SNAP
Billions of dollars meant to feed struggling Americans are disappearing, and Congressman Brandon Gill (R-TX) had plenty of questions about it at a congressional hearing this week regarding the Supplemental Nutrition Assistance Program (SNAP).
The Subcommittee on Delivering on Government Efficiency convened witnesses to examine waste, fraud, and abuse in SNAP, the federal food assistance program used by millions of Americans. What followed was part policy hearing, part heated exchange, with Gill at the center of some of its most memorable moments.
The backdrop was sobering with investigators describing sophisticated card-skimming operations where criminals clone EBT cards and quietly drain recipients' benefits before they even notice.
One witness cited a case where 27 people were registered at a single one-bedroom apartment to collect benefits.
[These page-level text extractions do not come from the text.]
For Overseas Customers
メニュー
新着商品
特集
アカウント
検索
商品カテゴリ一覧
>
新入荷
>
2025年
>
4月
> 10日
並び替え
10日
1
A researcher noted that SNAP's improper payment rate reached 10.9 percent last year, amounting to $10.2 billion in questionable spending.
A COVID-era policy still on the books also apparently allows recipients to order groceries through apps like DoorDash and have them delivered to someone in an entirely different state.
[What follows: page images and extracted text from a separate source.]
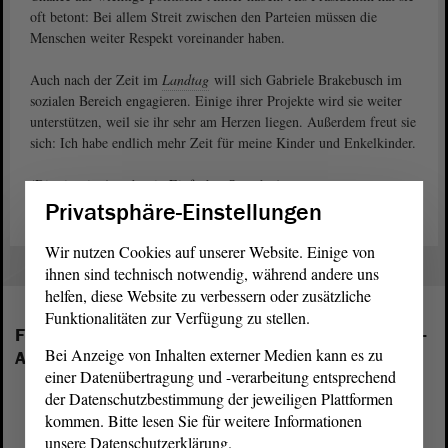
oft betont: Bei allem Streit zwischen den Parteien müssen die
Menschen weiter Respekt voreinander haben.
Auch nach der Zeit im
Landtag
will sich Gabriele Brakebusch im
sozialen Bereich engagieren. Einige ihrer Projekte wird sie weiter
unterstützen, weil sie ihr sehr am Herzen liegen. Außerdem freut sie
sich: Ich habe endlich mehr Zeit für meine Kinder und Enkelkinder.
(Dies ist ein Angebot in Einfacher Sprache.)
Privatsphäre-Einstellungen
Wir nutzen Cookies auf unserer Website. Einige von
ihnen sind technisch notwendig, während andere uns
helfen, diese Website zu verbessern oder zusätzliche
Funktionalitäten zur Verfügung zu stellen.
Folgende Fraktionen sind im Landtag von Sachsen-
Bei Anzeige von Inhalten externer Medien kann es zu
Anhalt vertreten:
einer Datenübertragung und -verarbeitung entsprechend
der Datenschutzbestimmung der jeweiligen Plattformen
kommen. Bitte lesen Sie für weitere Informationen
unsere Datenschutzerklärung.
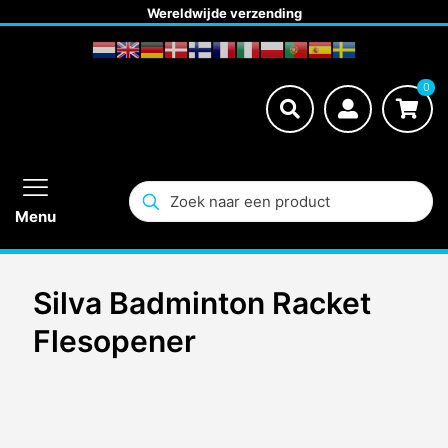
Wereldwijde verzending
0
Menu
Silva Badminton Racket
Flesopener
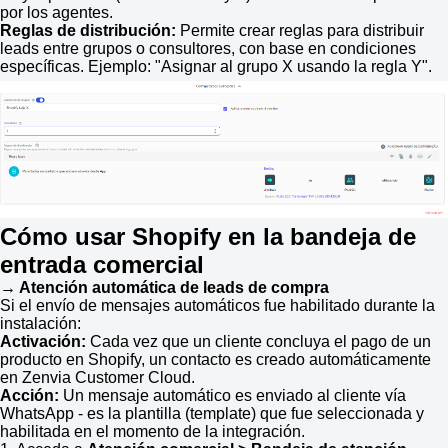
por los agentes.
Reglas de distribución:
Permite crear reglas para distribuir
leads entre grupos o consultores, con base en condiciones
específicas. Ejemplo: "Asignar al grupo X usando la regla Y".
Cómo usar Shopify en la bandeja de
entrada comercial
→ Atención automática de leads de compra
Si el envío de mensajes automáticos fue habilitado durante la
instalación:
Activación:
Cada vez que un cliente concluya el pago de un
producto en Shopify, un contacto es creado automáticamente
en Zenvia Customer Cloud.
Acción:
Un mensaje automático es enviado al cliente vía
WhatsApp - es la plantilla (template) que fue seleccionada y
habilitada en el momento de la integración.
Then came Gill's turn to question Gina Plata-Nino, the Director of SNAP Policy and Advocacy at the Food Research and Action Center. He focused first on whether SNAP benefits should be used to purchase sugary sodas. When Plata-Nino deflected, Gill pressed further.
"Do you need data to determine whether drinking soda is healthy?" he asked. "I'm sorry, this is a serious question."
Plata-Nino maintained that hunger was the worst health outcome. "To satiate hunger with Coca-Cola?" Gill responded.
The exchange then shifted to funding. Gill asked whether Plata-Nino's organization received money from retailers and companies that financially benefit from SNAP.
Plata-Nino acknowledged that retailers are the program's major beneficiaries but did not directly answer whether they funded her advocacy work, a moment Gill characterized as a conflict of interest.
The hearing arrives at a significant moment for the program. More than 4.7 million people have lost SNAP benefits since President Trump's tax and spending law took effect last July, roughly 11% of all participants, raising broader questions about the program's direction.